*** Study material ***

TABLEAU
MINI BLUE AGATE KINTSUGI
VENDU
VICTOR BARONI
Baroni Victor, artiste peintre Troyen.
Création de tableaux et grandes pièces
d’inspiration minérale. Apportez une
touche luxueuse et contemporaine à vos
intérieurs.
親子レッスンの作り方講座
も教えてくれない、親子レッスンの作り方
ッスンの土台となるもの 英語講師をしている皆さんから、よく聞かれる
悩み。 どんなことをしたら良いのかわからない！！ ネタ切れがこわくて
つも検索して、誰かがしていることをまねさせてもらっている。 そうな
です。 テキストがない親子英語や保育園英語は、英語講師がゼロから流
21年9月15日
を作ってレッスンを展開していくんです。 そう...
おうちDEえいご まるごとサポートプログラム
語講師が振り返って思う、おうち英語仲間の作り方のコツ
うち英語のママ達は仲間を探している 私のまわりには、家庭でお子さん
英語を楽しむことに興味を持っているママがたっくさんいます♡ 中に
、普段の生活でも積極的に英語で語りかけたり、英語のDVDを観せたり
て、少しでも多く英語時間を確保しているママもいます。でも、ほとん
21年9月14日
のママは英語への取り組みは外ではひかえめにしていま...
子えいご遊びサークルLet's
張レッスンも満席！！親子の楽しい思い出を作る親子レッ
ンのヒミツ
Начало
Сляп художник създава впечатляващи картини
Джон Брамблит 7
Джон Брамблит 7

*** End of Study material ***
*** Study material ***

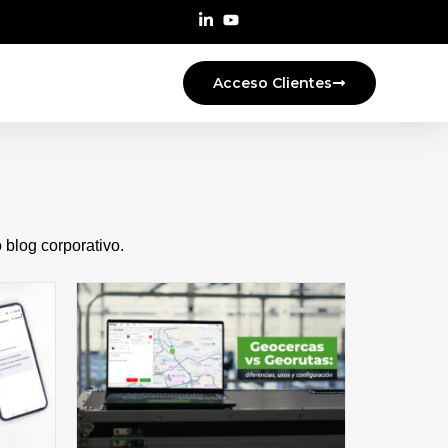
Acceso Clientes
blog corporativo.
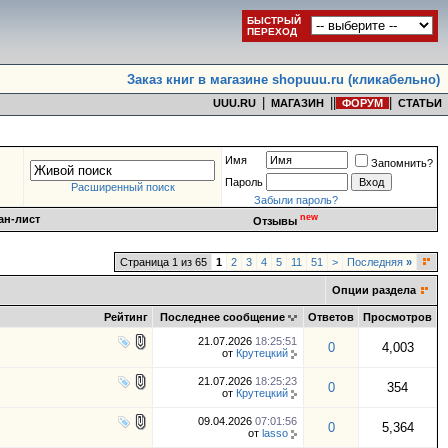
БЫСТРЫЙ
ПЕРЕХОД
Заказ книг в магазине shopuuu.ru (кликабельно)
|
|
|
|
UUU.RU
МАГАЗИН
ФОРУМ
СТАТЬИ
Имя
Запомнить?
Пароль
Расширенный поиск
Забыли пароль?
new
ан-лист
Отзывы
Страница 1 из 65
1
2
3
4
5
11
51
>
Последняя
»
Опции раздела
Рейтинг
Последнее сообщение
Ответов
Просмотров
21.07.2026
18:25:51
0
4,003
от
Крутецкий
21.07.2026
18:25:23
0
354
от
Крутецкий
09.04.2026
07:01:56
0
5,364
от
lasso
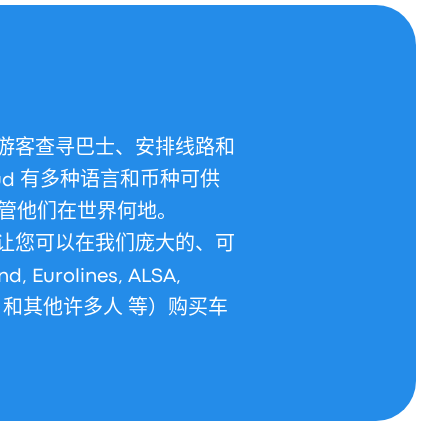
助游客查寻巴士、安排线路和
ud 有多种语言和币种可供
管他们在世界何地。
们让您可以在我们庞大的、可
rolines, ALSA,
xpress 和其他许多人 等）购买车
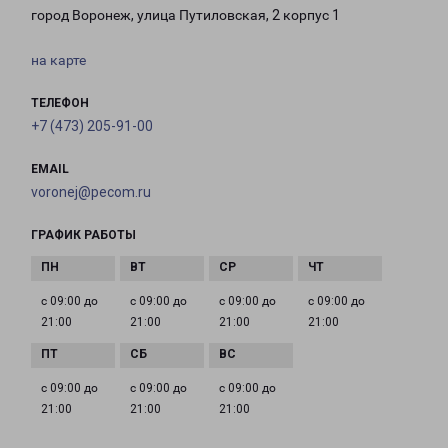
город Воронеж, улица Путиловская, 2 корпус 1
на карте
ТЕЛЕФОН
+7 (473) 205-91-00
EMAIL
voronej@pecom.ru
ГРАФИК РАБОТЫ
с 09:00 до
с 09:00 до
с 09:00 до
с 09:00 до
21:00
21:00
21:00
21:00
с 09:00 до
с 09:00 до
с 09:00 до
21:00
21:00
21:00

*** End of Study material ***
*** Study material ***

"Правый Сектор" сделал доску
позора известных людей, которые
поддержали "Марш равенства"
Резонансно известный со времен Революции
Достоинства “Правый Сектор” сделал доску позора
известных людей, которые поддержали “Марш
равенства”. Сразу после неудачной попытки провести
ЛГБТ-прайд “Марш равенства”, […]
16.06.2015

*** End of Study material ***

### Task statement
Copy every line of the material in which the word "поддержали" occurs.

### Exercise result
поддержали "Марш равенства"
известных людей, которые поддержали “Марш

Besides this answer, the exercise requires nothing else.